Problem requirements | Write only the number of lines in the entries that hold the string "phase".
□ □ □ □ □ □ □
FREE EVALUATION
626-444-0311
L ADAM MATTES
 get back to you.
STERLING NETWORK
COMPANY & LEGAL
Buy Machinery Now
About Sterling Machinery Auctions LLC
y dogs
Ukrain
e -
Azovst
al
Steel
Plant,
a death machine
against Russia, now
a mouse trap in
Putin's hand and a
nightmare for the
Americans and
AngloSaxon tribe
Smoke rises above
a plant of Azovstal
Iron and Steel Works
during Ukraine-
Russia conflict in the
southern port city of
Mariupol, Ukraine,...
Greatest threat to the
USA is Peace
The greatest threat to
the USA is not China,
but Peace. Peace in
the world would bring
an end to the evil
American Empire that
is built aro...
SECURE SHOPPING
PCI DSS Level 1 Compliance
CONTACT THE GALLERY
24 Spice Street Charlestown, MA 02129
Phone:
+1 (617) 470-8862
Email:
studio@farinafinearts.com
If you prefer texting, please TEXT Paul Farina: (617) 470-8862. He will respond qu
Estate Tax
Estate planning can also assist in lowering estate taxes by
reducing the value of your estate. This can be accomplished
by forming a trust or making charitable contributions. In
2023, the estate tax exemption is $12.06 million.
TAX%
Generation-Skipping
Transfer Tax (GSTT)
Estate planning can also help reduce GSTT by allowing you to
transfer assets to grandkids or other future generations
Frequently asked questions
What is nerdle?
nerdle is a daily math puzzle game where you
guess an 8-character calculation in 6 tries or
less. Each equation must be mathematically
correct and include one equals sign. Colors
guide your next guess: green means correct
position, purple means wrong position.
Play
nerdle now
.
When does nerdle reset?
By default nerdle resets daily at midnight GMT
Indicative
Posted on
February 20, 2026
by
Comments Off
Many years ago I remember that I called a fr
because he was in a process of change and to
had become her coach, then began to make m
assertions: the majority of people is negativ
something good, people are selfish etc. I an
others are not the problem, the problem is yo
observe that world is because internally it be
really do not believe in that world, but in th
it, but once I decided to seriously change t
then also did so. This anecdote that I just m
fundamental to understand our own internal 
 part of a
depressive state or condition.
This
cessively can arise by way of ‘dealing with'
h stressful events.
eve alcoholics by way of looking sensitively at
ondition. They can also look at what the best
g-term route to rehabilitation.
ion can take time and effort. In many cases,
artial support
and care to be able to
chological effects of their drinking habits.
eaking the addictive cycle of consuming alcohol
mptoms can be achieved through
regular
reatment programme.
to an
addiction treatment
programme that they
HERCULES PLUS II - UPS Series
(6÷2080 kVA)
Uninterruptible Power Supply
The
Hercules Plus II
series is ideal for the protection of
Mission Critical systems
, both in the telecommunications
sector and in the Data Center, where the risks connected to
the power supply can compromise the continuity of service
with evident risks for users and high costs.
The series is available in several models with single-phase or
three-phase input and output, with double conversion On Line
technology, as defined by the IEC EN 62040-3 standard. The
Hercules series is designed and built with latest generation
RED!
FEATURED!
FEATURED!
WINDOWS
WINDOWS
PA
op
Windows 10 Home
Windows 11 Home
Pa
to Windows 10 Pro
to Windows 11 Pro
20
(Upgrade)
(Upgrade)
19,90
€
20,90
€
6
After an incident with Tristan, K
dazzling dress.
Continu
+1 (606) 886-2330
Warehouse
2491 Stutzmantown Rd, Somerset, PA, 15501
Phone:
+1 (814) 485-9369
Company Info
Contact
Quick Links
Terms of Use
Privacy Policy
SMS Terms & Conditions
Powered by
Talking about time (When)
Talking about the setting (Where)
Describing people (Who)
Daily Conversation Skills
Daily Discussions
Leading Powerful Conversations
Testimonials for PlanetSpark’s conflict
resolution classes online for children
□ □ □ □ □ □ □
Answer below | 2